July 4, 2024 by Emily

Several years ago when I was pinching every penny, I went online and purchased a refurbished radio/CD player. This was supposed to be a high quality brand that would last a long time, and end up being a better purchase than anything I could buy off the Walmart shelf.

Well, after a few moves and a misplaced remote, the CD player no longer worked and the radio decided to play whatever station it wanted. Radio roulette.

It should have been replaced a long time ago, but it hasn’t really been high on the list of priorities. And for the sake of this story, I’m so glad I held on to it.

Thankfully, when I first set it up in our living area after our last move, it landed on a Christian radio station and I left it alone. I liked hearing the worship songs playing in the background of everything I was doing, day or night. It was such a comfort in some of the darkest moments of uncertainty, which I’ve been battling the last couple of years.

But then one day, someone hit a button on it and all was lost. It would power up, but the radio refused to play. It acted like it was constantly searching for a station but could never find one. I pressed every button on the thing. I banged on it, shook it, turned it every angle. Nothing worked. After many many tries, I finally gave up on it and turned it off. And then I forgot about it.

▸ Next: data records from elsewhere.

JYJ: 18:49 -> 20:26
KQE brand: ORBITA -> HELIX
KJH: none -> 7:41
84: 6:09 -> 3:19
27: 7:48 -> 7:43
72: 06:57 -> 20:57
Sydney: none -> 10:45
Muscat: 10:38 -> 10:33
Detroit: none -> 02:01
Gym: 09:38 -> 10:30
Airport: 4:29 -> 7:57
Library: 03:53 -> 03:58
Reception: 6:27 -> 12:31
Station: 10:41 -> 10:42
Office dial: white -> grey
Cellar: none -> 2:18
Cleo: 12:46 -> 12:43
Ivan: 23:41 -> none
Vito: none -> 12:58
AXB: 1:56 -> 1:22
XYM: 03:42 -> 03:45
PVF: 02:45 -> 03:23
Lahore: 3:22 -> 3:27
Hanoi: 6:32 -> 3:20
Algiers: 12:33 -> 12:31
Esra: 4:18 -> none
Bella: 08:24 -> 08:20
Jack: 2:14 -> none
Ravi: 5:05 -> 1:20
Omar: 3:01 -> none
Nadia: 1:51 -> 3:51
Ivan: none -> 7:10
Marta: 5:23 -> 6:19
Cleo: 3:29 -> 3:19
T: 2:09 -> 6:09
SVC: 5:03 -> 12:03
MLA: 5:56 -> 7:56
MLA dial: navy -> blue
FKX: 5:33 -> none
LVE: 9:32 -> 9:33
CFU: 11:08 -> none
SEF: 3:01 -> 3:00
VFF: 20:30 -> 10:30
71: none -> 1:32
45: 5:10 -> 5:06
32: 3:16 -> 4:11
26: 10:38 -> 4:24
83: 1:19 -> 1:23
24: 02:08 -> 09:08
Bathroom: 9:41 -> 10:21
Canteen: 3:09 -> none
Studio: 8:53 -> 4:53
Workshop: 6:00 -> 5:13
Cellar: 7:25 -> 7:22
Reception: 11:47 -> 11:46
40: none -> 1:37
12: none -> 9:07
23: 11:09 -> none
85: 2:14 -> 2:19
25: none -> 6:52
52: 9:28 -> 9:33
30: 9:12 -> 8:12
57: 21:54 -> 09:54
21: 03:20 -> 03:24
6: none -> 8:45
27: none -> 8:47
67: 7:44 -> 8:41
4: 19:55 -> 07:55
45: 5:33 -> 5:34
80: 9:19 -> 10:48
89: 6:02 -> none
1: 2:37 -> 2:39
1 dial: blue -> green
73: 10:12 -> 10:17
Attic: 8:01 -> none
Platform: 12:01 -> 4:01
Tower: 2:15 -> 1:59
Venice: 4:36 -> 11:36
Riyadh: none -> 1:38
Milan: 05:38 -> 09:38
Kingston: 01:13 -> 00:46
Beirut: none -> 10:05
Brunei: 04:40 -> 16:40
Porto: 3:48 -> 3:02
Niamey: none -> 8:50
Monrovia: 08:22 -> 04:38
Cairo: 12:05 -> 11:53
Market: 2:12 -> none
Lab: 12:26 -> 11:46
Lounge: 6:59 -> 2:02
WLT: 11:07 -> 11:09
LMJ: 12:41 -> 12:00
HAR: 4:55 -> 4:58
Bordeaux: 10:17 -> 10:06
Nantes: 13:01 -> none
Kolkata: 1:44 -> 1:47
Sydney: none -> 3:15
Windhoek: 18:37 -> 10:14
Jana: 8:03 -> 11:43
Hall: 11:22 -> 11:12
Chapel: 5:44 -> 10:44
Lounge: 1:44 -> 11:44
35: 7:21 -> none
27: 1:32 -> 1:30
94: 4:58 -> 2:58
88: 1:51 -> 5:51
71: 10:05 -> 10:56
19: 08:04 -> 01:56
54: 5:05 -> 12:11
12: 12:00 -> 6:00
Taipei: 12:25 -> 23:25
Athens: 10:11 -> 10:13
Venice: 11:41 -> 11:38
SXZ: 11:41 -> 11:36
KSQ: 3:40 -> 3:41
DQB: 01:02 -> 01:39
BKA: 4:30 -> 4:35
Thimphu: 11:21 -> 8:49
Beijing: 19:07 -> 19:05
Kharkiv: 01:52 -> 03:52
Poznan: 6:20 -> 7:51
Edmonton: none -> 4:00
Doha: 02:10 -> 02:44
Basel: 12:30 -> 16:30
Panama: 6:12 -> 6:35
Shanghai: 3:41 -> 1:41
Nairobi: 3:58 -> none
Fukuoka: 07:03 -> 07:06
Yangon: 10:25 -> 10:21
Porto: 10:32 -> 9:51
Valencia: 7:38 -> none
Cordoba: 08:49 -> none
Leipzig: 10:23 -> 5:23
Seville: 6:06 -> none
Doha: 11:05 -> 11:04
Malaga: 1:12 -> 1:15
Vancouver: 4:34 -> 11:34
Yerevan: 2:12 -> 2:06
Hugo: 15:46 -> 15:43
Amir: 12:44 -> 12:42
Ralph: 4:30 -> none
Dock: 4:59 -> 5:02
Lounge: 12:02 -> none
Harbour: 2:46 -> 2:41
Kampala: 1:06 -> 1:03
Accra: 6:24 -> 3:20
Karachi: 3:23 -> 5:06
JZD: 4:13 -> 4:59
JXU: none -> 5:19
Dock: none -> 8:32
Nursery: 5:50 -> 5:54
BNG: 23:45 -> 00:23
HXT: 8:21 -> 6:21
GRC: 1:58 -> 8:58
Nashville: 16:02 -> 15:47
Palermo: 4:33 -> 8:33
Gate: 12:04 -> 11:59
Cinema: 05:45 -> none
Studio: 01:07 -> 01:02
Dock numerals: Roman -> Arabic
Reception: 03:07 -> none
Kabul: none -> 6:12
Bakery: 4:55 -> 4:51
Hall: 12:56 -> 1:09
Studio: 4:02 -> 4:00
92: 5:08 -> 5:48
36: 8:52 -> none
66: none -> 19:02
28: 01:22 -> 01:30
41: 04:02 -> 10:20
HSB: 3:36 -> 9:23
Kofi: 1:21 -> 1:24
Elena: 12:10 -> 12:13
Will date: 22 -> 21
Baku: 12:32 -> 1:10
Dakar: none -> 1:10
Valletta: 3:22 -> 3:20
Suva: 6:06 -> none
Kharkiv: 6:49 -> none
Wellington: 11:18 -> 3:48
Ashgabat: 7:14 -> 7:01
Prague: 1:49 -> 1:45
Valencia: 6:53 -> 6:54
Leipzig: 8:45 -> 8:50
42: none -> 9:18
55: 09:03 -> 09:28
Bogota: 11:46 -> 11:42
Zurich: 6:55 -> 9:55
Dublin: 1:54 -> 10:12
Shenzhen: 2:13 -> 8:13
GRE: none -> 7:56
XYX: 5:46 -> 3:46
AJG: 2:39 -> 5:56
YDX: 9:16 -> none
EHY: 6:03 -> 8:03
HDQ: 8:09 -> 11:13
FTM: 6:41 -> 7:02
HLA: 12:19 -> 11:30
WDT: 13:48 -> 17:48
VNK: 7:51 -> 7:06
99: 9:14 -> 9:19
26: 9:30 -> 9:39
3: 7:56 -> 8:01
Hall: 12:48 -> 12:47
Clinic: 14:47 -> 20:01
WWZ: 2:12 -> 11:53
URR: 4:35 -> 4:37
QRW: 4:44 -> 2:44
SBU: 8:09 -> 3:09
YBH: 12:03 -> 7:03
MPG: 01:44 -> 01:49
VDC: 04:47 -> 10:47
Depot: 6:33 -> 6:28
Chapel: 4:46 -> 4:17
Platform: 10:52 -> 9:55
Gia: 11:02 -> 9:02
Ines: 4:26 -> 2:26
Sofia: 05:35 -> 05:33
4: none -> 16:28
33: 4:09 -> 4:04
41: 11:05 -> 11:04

Weeks later, on one extra dark and weary night, my husband was out of town for work. I had put our daughter to bed, but I was restless. I felt so alone and worried about so many things. I was pacing the living room filled with fear. I could physically feel the spiritual attack that was happening to me, and I needed help.

I walked over to the broken radio and turned it on. Just maybe it would work this time and go back to my Christian radio station I had enjoyed before. No luck. The power was on but the radio was still stuck in neverland, with no stations to be found.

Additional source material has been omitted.